:: Task input
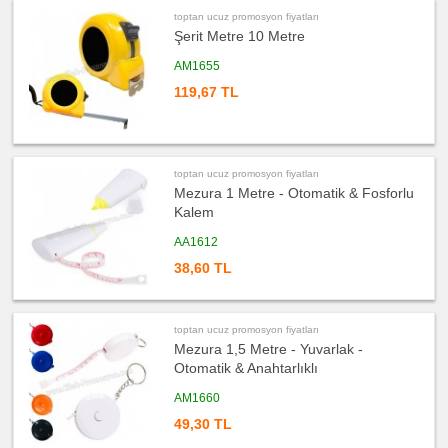
toptan ucuz promosyon fiyatları
ucuz
Şerit Metre 10 Metre
promosyon
Kalemlik
AM1655
ucuz
promosyon
119,67 TL
Kartvizitlik
ucuz
promosyon
Radyo
ucuz
toptan ucuz promosyon fiyatları
promosyon
Mezura 1 Metre - Otomatik & Fosforlu
Takvim
&
Kalem
Bloknot
AA1612
ucuz
promosyon
Bardak
38,60 TL
Altlığı
&
Para
Tabağı
toptan ucuz promosyon fiyatları
ucuz
promosyon
Mezura 1,5 Metre - Yuvarlak -
Evrak
Otomatik & Anahtarlıklı
Çantası
&
Sekreter
AM1660
Bloknot
49,30 TL
ucuz
promosyon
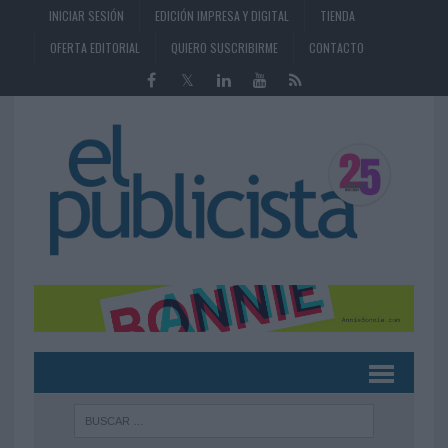
INICIAR SESIÓN
EDICIÓN IMPRESA Y DIGITAL
TIENDA
OFERTA EDITORIAL
QUIERO SUSCRIBIRME
CONTACTO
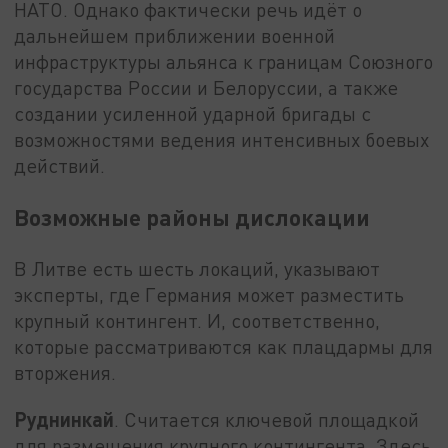
НАТО. Однако фактически речь идёт о
дальнейшем приближении военной
инфраструктуры альянса к границам Союзного
государства России и Белоруссии, а также
создании усиленной ударной бригады с
возможностями ведения интенсивных боевых
действий.
Возможные районы дислокации
В Литве есть шесть локаций, указывают
эксперты, где Германия может разместить
крупный контингент. И, соответственно,
которые рассматриваются как плацдармы для
вторжения.
Руднинкай
. Считается ключевой площадкой
для размещения крупного контингента. Здесь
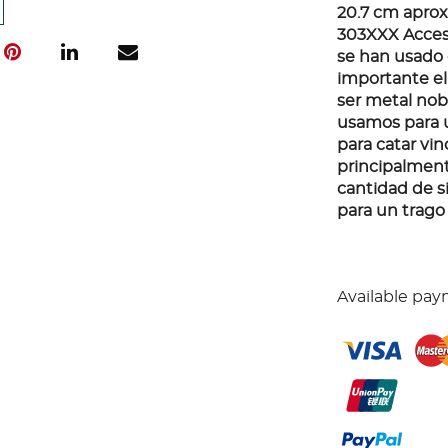
20.7 cm aprox
303XXX Acceso
se han usado 
importante el 
ser metal nobl
usamos para ut
para catar vi
principalment
cantidad de si
para un trago 
Available pay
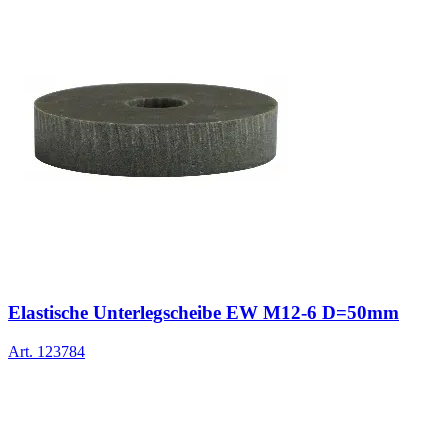
Elastische Unterlegscheibe EW M12-6 D=50mm
Art.
123784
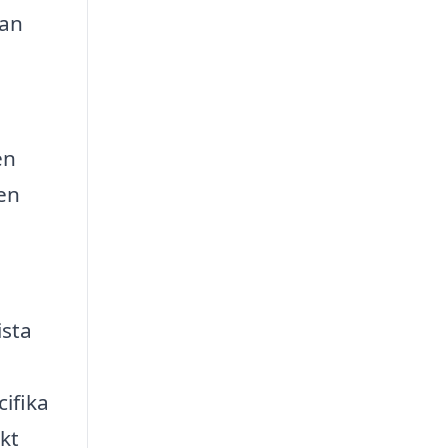
kan
en
en
ista
cifika
kt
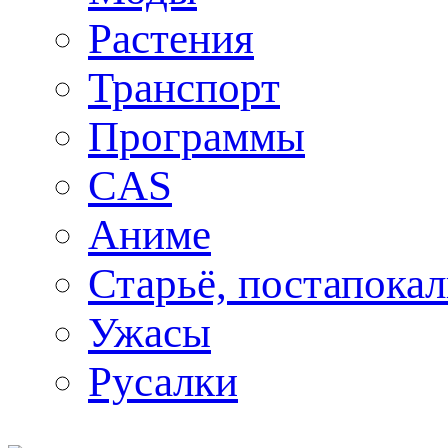
Растения
Транспорт
Программы
CAS
Аниме
Старьё, постапока
Ужасы
Русалки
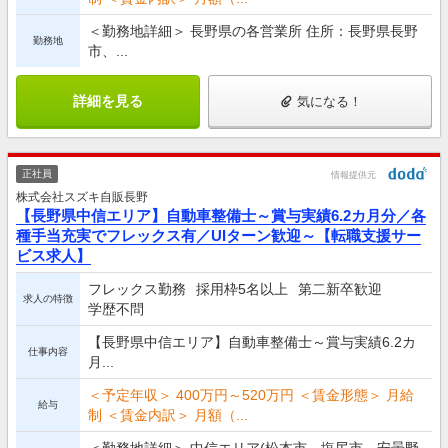
＜勤務地詳細＞ 長野県の各営業所 住所：長野県長野
勤務地
市、...
詳細を見る
気になる！
正社員
情報提供元
株式会社スズキ自販長野
【長野県中信エリア】自動車整備士～賞与実績6.2カ月分／各
種手当充実でフレックス有／UIターン歓迎～【転職支援サー
ビス求人】
フレックス勤務
採用枠5名以上
第二新卒歓迎
求人の特徴
学歴不問
【長野県中信エリア】自動車整備士～賞与実績6.2カ
仕事内容
月...
＜予定年収＞ 400万円～520万円 ＜賃金形態＞ 月給
給与
制 ＜賃金内訳＞ 月額（...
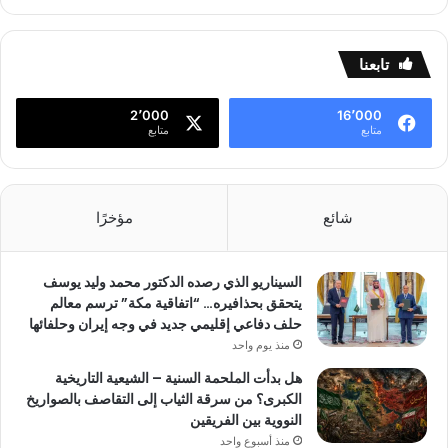
تابعنا
2٬000
16٬000
متابع
متابع
شائع
مؤخرًا
السيناريو الذي رصده الدكتور محمد وليد يوسف
يتحقق بحذافيره… “اتفاقية مكة” ترسم معالم
حلف دفاعي إقليمي جديد في وجه إيران وحلفائها
منذ يوم واحد
هل بدأت الملحمة السنية – الشيعية التاريخية
الكبرى؟ من سرقة الثياب إلى التقاصف بالصواريخ
النووية بين الفريقين
منذ أسبوع واحد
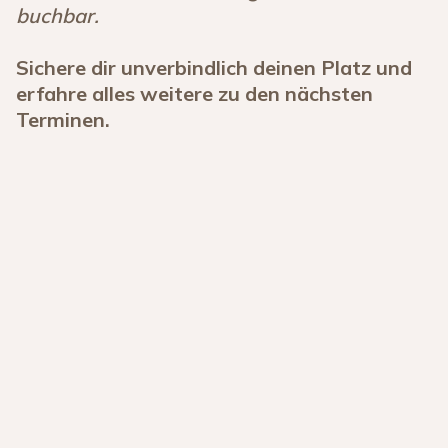
buchbar.
Sichere dir unverbindlich deinen Platz und
erfahre alles weitere zu den nächsten
Terminen.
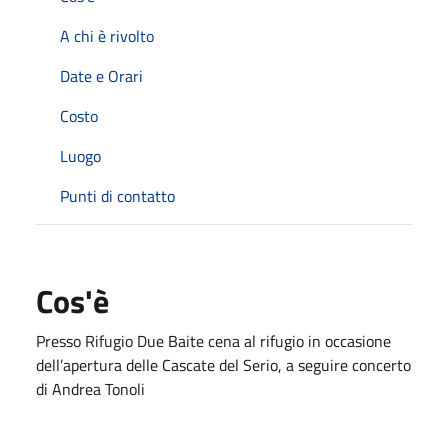
A chi è rivolto
Date e Orari
Costo
Luogo
Punti di contatto
Cos'è
Presso Rifugio Due Baite cena al rifugio in occasione
dell’apertura delle Cascate del Serio, a seguire concerto
di Andrea Tonoli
::::
• Work to complete:
Your answer should contain only the lines from the beginning of the listing above through the line with "которые рассматриваются как плацдармы для", copied exactly and without the pictures.

• Answer to this task:
toptan ucuz promosyon fiyatları
ucuz
Şerit Metre 10 Metre
promosyon
Kalemlik
AM1655
ucuz
promosyon
119,67 TL
Kartvizitlik
ucuz
promosyon
Radyo
ucuz
toptan ucuz promosyon fiyatları
promosyon
Mezura 1 Metre - Otomatik & Fosforlu
Takvim
&
Kalem
Bloknot
AA1612
ucuz
promosyon
Bardak
38,60 TL
Altlığı
&
Para
Tabağı
toptan ucuz promosyon fiyatları
ucuz
promosyon
Mezura 1,5 Metre - Yuvarlak -
Evrak
Otomatik & Anahtarlıklı
Çantası
&
Sekreter
AM1660
Bloknot
49,30 TL
ucuz
promosyon
INICIAR SESIÓN
EDICIÓN IMPRESA Y DIGITAL
TIENDA
OFERTA EDITORIAL
QUIERO SUSCRIBIRME
CONTACTO
НАТО. Однако фактически речь идёт о
дальнейшем приближении военной
инфраструктуры альянса к границам Союзного
государства России и Белоруссии, а также
создании усиленной ударной бригады с
возможностями ведения интенсивных боевых
действий.
Возможные районы дислокации
В Литве есть шесть локаций, указывают
эксперты, где Германия может разместить
крупный контингент. И, соответственно,
которые рассматриваются как плацдармы для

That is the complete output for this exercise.